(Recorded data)

--------

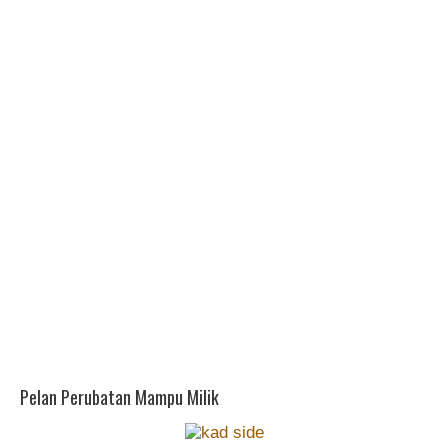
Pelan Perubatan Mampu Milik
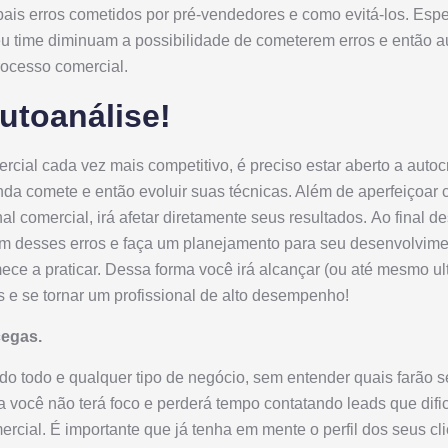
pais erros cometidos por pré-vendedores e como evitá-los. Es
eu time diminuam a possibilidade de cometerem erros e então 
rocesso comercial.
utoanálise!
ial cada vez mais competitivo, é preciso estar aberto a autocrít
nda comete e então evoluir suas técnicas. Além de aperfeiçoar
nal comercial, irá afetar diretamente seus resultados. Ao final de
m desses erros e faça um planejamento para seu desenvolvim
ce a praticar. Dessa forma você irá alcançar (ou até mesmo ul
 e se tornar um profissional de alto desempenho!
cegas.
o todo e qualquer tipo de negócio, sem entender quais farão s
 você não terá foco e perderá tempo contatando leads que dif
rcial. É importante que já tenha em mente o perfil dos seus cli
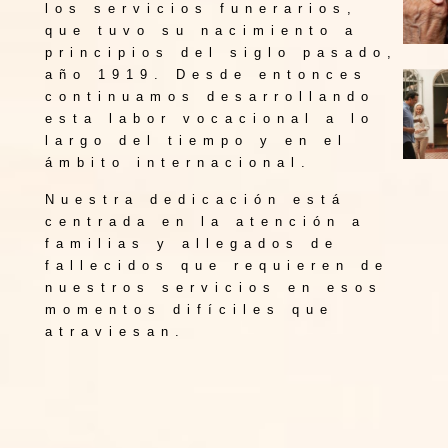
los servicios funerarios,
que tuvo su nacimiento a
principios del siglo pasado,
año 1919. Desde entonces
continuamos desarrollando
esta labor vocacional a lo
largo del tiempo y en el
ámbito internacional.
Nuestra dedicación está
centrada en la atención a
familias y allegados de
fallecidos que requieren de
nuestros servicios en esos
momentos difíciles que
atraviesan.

--------

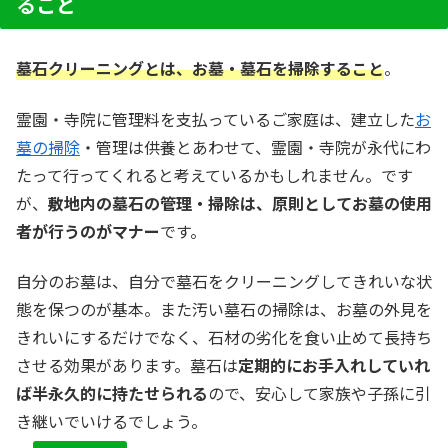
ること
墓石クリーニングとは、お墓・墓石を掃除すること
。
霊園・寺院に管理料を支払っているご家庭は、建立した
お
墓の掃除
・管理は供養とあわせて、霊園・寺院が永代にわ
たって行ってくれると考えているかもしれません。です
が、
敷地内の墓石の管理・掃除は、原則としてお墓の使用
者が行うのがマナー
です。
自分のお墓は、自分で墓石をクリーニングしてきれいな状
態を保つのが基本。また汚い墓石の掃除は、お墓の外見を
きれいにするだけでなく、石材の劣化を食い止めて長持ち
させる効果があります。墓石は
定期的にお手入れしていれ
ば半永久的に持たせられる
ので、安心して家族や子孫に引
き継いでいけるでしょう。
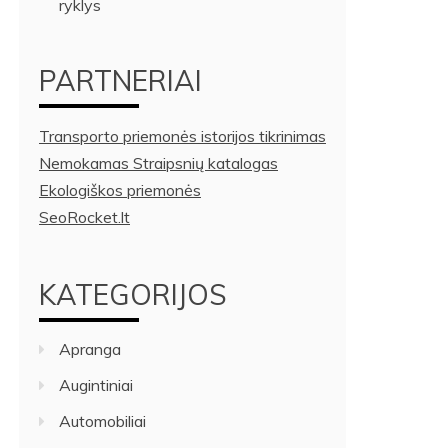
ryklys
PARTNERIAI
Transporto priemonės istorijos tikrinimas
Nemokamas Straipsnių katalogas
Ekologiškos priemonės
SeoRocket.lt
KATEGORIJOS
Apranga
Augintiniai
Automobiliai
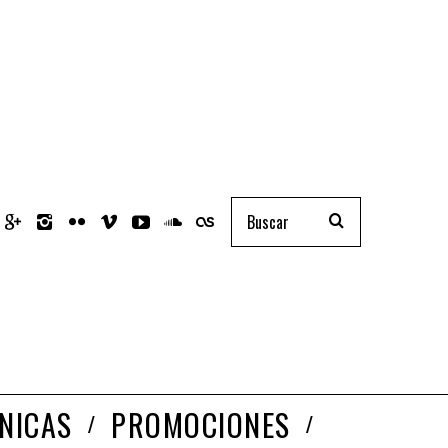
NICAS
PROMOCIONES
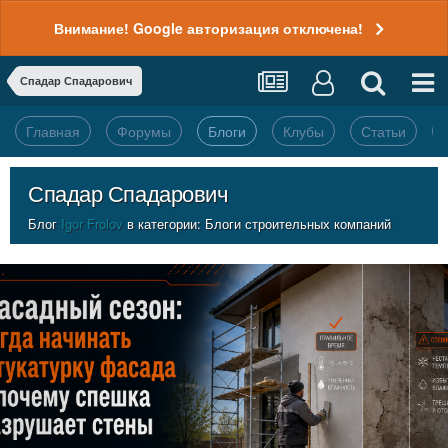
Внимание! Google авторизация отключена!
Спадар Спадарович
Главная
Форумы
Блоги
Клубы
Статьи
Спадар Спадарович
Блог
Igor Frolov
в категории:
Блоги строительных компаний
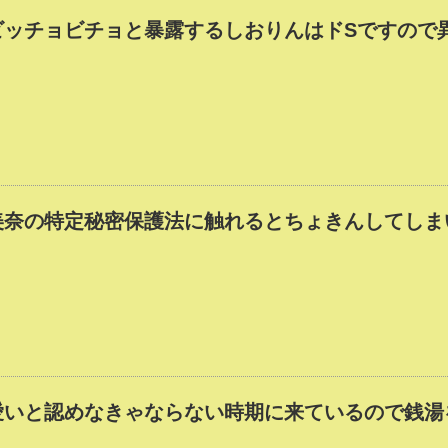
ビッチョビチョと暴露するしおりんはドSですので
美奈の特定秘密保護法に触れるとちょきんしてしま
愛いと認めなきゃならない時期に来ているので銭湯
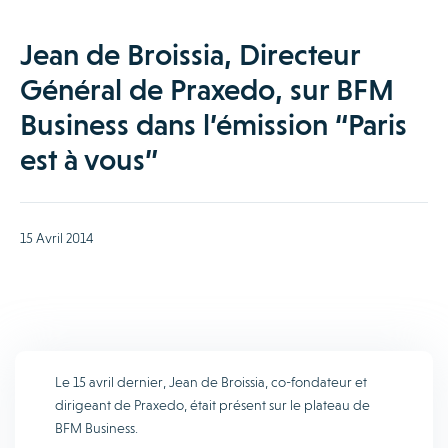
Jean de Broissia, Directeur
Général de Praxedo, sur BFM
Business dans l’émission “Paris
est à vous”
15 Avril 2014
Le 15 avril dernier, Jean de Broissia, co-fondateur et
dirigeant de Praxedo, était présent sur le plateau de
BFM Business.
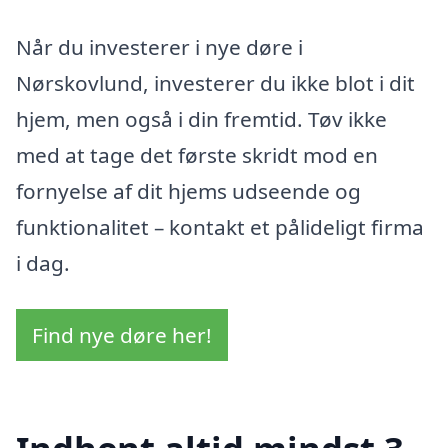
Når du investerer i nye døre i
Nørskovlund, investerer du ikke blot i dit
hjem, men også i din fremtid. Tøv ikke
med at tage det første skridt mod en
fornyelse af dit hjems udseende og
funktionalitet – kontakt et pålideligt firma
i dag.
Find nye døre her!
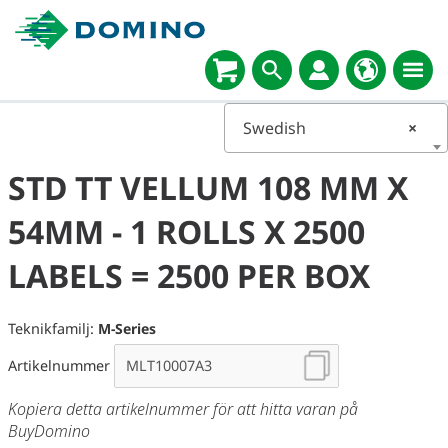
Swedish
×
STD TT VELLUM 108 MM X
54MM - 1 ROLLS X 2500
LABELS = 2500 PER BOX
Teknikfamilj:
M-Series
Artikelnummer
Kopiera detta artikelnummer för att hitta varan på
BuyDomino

--------

WORK ITEM:
Determine how many lines of the records hold the word "investerer", giving only that number.

SOLUTION:
2